(Assignment)
Repeat the data in full. Drop every picture.

(Exercise input)
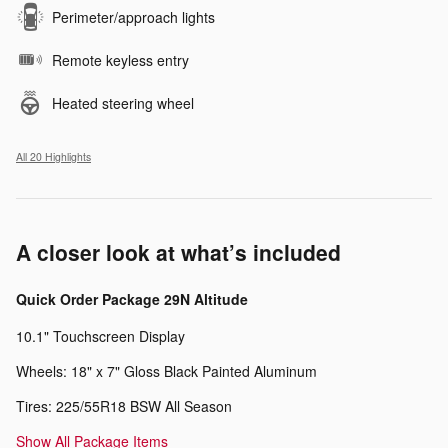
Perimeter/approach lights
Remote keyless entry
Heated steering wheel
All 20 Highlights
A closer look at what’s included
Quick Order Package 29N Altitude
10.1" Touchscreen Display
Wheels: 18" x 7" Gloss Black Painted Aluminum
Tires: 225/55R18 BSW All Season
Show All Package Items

(Output for this exercise)
Perimeter/approach lights
Remote keyless entry
Heated steering wheel
All 20 Highlights
A closer look at what’s included
Quick Order Package 29N Altitude
10.1" Touchscreen Display
Wheels: 18" x 7" Gloss Black Painted Aluminum
Tires: 225/55R18 BSW All Season
Show All Package Items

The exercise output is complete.